> _Exercise description_
Set every entry down again, unchanged, picture-free.

> _Material provided_
■ ■ ■ ■ ■

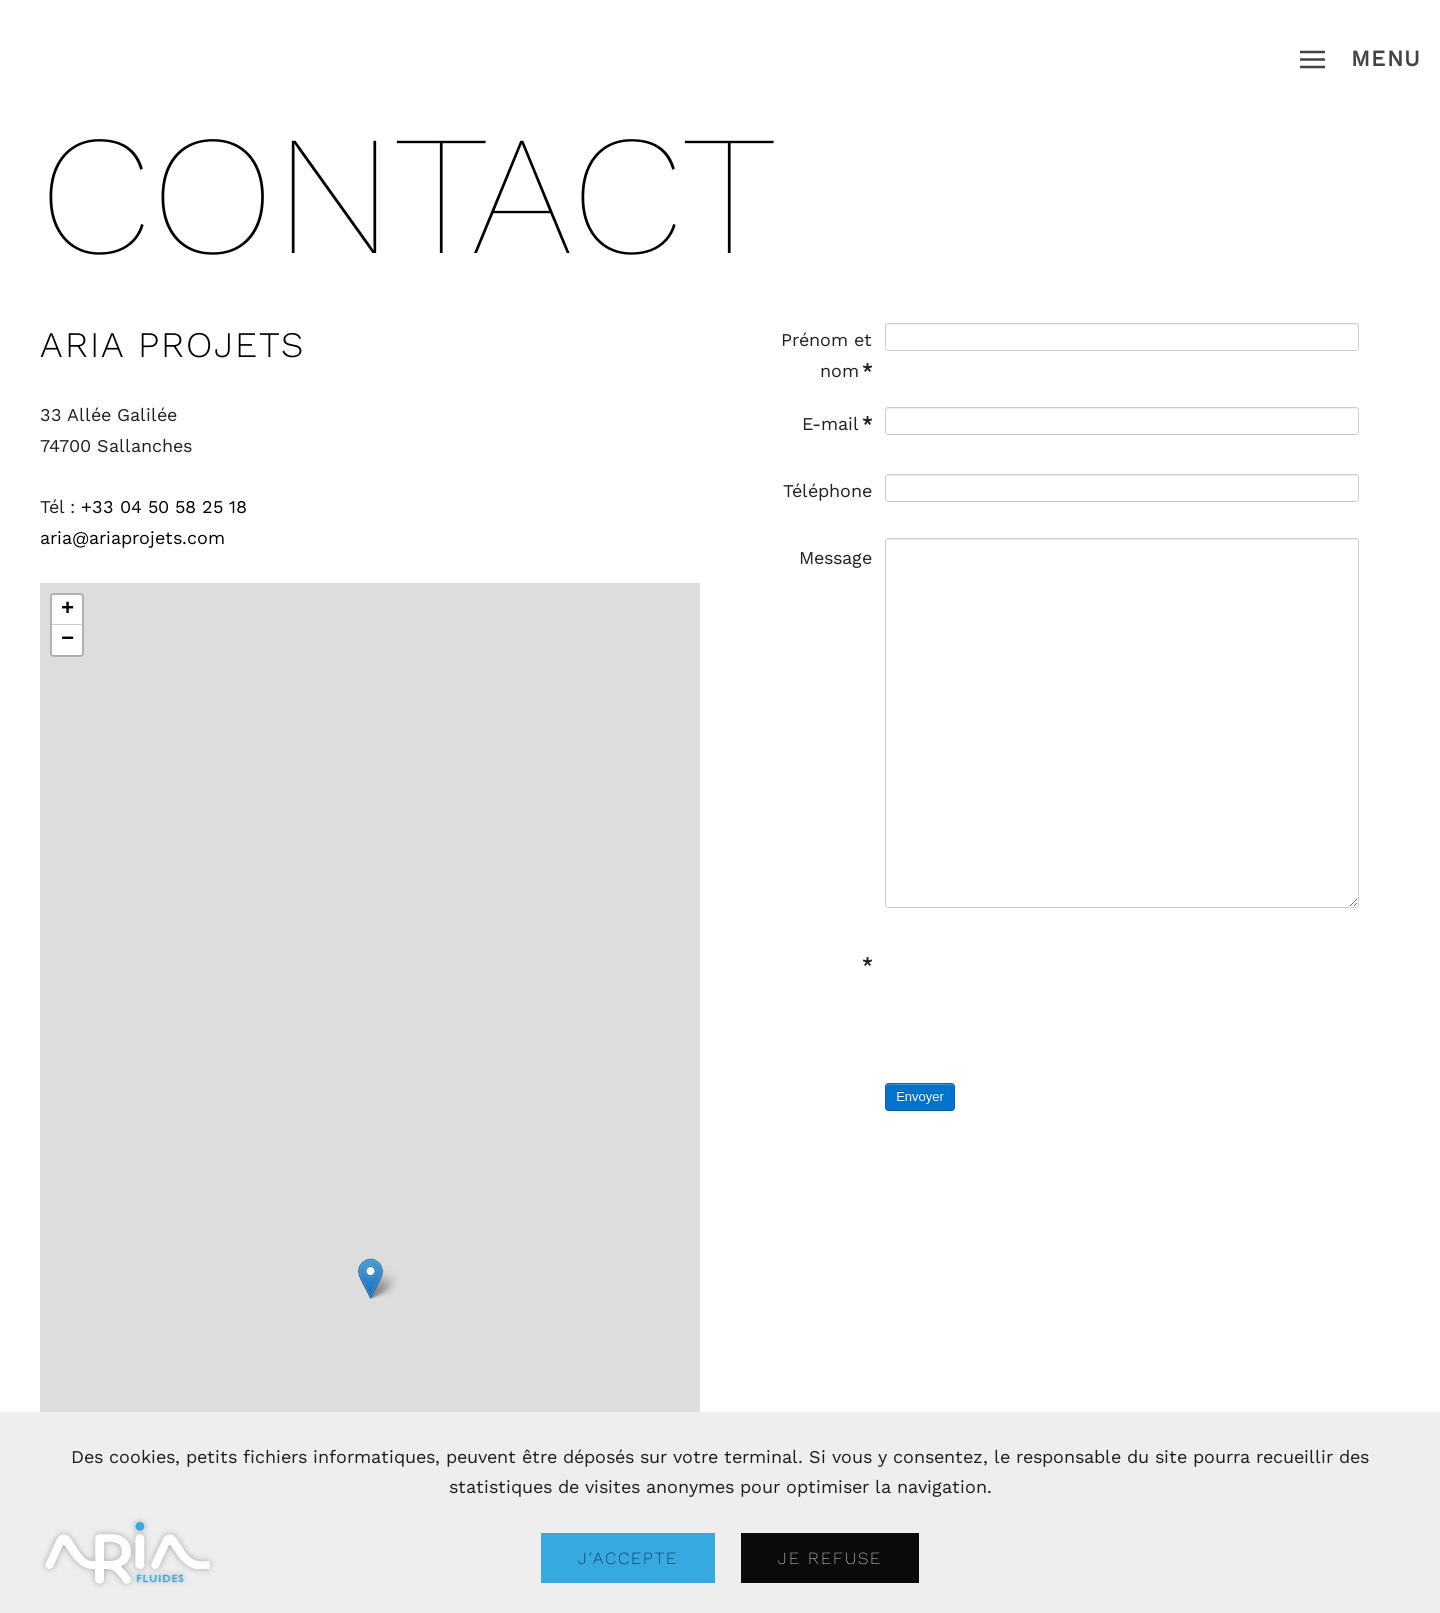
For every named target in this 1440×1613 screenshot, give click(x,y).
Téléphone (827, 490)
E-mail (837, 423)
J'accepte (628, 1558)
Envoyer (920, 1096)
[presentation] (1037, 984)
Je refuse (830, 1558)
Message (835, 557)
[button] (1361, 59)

■ ■ ■ ■ ■

> _Answer space_
For every named target in this 1440×1613 screenshot, give click(x,y).
Téléphone (827, 490)
E-mail (837, 423)
J'accepte (628, 1558)
Envoyer (920, 1096)
[presentation] (1037, 984)
Je refuse (830, 1558)
Message (835, 557)
[button] (1361, 59)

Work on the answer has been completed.